The entries should be restated word for word.

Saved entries
==================================================

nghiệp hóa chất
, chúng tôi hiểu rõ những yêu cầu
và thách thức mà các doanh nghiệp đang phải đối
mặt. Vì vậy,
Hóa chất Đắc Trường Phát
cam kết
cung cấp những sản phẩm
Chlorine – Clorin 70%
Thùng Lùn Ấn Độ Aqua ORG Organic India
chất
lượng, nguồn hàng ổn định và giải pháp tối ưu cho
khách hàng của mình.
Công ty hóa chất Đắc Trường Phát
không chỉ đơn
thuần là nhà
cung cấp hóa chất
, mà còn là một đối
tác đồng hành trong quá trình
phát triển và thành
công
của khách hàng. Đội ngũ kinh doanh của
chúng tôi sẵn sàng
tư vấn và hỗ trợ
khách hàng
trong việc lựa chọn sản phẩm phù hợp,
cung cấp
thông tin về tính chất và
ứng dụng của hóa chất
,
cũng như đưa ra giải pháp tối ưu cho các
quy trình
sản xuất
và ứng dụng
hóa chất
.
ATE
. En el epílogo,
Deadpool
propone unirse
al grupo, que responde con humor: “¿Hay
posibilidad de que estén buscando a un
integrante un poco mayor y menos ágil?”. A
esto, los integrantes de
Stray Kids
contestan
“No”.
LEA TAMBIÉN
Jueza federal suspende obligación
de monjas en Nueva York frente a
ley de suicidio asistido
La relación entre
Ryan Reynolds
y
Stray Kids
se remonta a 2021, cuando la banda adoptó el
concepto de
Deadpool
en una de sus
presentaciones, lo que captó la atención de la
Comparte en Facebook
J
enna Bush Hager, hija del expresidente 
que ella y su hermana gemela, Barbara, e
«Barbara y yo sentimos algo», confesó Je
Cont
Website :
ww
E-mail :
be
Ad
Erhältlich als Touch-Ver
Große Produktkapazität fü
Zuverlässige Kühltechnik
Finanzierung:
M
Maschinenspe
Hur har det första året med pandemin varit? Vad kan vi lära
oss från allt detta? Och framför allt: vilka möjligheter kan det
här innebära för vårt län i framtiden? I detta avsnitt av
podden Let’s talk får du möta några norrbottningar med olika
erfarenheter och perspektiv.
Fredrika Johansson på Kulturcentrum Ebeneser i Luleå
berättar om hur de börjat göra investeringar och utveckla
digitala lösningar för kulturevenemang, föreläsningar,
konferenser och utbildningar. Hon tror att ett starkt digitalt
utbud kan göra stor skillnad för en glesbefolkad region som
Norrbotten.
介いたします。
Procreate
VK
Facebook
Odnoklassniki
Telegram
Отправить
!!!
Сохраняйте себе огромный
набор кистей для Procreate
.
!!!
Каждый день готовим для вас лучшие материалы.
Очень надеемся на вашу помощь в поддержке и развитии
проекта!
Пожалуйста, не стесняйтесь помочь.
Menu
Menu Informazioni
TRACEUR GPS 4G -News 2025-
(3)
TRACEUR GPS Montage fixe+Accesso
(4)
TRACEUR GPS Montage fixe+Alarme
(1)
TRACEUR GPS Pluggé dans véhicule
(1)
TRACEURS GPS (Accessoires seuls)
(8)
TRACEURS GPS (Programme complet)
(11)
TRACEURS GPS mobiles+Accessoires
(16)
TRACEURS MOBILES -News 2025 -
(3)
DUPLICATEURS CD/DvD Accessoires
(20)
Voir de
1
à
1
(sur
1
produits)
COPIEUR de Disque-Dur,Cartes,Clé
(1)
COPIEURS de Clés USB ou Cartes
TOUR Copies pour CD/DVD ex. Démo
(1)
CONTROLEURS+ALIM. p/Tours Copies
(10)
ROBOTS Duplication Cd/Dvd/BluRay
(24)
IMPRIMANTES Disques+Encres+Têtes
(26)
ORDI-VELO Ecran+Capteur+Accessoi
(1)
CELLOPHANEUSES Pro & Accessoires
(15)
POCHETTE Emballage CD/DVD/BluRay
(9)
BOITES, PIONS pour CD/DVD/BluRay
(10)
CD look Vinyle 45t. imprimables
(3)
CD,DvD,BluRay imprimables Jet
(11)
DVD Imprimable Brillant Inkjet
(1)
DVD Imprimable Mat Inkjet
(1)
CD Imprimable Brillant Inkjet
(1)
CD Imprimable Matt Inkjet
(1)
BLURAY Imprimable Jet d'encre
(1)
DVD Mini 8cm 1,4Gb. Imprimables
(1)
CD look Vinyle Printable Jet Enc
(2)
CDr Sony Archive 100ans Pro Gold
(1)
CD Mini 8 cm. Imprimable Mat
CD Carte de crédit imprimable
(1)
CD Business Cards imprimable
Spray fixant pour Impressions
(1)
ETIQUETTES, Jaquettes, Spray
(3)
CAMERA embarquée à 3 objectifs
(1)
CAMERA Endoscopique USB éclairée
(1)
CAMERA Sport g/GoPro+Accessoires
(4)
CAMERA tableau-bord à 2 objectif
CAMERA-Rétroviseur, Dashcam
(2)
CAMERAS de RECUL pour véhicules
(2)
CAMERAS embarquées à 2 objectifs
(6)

==================================================

--- Response area ---
nghiệp hóa chất
, chúng tôi hiểu rõ những yêu cầu
và thách thức mà các doanh nghiệp đang phải đối
mặt. Vì vậy,
Hóa chất Đắc Trường Phát
cam kết
cung cấp những sản phẩm
Chlorine – Clorin 70%
Thùng Lùn Ấn Độ Aqua ORG Organic India
chất
lượng, nguồn hàng ổn định và giải pháp tối ưu cho
khách hàng của mình.
Công ty hóa chất Đắc Trường Phát
không chỉ đơn
thuần là nhà
cung cấp hóa chất
, mà còn là một đối
tác đồng hành trong quá trình
phát triển và thành
công
của khách hàng. Đội ngũ kinh doanh của
chúng tôi sẵn sàng
tư vấn và hỗ trợ
khách hàng
trong việc lựa chọn sản phẩm phù hợp,
cung cấp
thông tin về tính chất và
ứng dụng của hóa chất
,
cũng như đưa ra giải pháp tối ưu cho các
quy trình
sản xuất
và ứng dụng
hóa chất
.
ATE
. En el epílogo,
Deadpool
propone unirse
al grupo, que responde con humor: “¿Hay
posibilidad de que estén buscando a un
integrante un poco mayor y menos ágil?”. A
esto, los integrantes de
Stray Kids
contestan
“No”.
LEA TAMBIÉN
Jueza federal suspende obligación
de monjas en Nueva York frente a
ley de suicidio asistido
La relación entre
Ryan Reynolds
y
Stray Kids
se remonta a 2021, cuando la banda adoptó el
concepto de
Deadpool
en una de sus
presentaciones, lo que captó la atención de la
Comparte en Facebook
J
enna Bush Hager, hija del expresidente 
que ella y su hermana gemela, Barbara, e
«Barbara y yo sentimos algo», confesó Je
Cont
Website :
ww
E-mail :
be
Ad
Erhältlich als Touch-Ver
Große Produktkapazität fü
Zuverlässige Kühltechnik
Finanzierung:
M
Maschinenspe
Hur har det första året med pandemin varit? Vad kan vi lära
oss från allt detta? Och framför allt: vilka möjligheter kan det
här innebära för vårt län i framtiden? I detta avsnitt av
podden Let’s talk får du möta några norrbottningar med olika
erfarenheter och perspektiv.
Fredrika Johansson på Kulturcentrum Ebeneser i Luleå
berättar om hur de börjat göra investeringar och utveckla
digitala lösningar för kulturevenemang, föreläsningar,
konferenser och utbildningar. Hon tror att ett starkt digitalt
utbud kan göra stor skillnad för en glesbefolkad region som
Norrbotten.
介いたします。
Procreate
VK
Facebook
Odnoklassniki
Telegram
Отправить
!!!
Сохраняйте себе огромный
набор кистей для Procreate
.
!!!
Каждый день готовим для вас лучшие материалы.
Очень надеемся на вашу помощь в поддержке и развитии
проекта!
Пожалуйста, не стесняйтесь помочь.
Menu
Menu Informazioni
TRACEUR GPS 4G -News 2025-
(3)
TRACEUR GPS Montage fixe+Accesso
(4)
TRACEUR GPS Montage fixe+Alarme
(1)
TRACEUR GPS Pluggé dans véhicule
(1)
TRACEURS GPS (Accessoires seuls)
(8)
TRACEURS GPS (Programme complet)
(11)
TRACEURS GPS mobiles+Accessoires
(16)
TRACEURS MOBILES -News 2025 -
(3)
DUPLICATEURS CD/DvD Accessoires
(20)
Voir de
1
à
1
(sur
1
produits)
COPIEUR de Disque-Dur,Cartes,Clé
(1)
COPIEURS de Clés USB ou Cartes
TOUR Copies pour CD/DVD ex. Démo
(1)
CONTROLEURS+ALIM. p/Tours Copies
(10)
ROBOTS Duplication Cd/Dvd/BluRay
(24)
IMPRIMANTES Disques+Encres+Têtes
(26)
ORDI-VELO Ecran+Capteur+Accessoi
(1)
CELLOPHANEUSES Pro & Accessoires
(15)
POCHETTE Emballage CD/DVD/BluRay
(9)
BOITES, PIONS pour CD/DVD/BluRay
(10)
CD look Vinyle 45t. imprimables
(3)
CD,DvD,BluRay imprimables Jet
(11)
DVD Imprimable Brillant Inkjet
(1)
DVD Imprimable Mat Inkjet
(1)
CD Imprimable Brillant Inkjet
(1)
CD Imprimable Matt Inkjet
(1)
BLURAY Imprimable Jet d'encre
(1)
DVD Mini 8cm 1,4Gb. Imprimables
(1)
CD look Vinyle Printable Jet Enc
(2)
CDr Sony Archive 100ans Pro Gold
(1)
CD Mini 8 cm. Imprimable Mat
CD Carte de crédit imprimable
(1)
CD Business Cards imprimable
Spray fixant pour Impressions
(1)
ETIQUETTES, Jaquettes, Spray
(3)
CAMERA embarquée à 3 objectifs
(1)
CAMERA Endoscopique USB éclairée
(1)
CAMERA Sport g/GoPro+Accessoires
(4)
CAMERA tableau-bord à 2 objectif
CAMERA-Rétroviseur, Dashcam
(2)
CAMERAS de RECUL pour véhicules
(2)
CAMERAS embarquées à 2 objectifs
(6)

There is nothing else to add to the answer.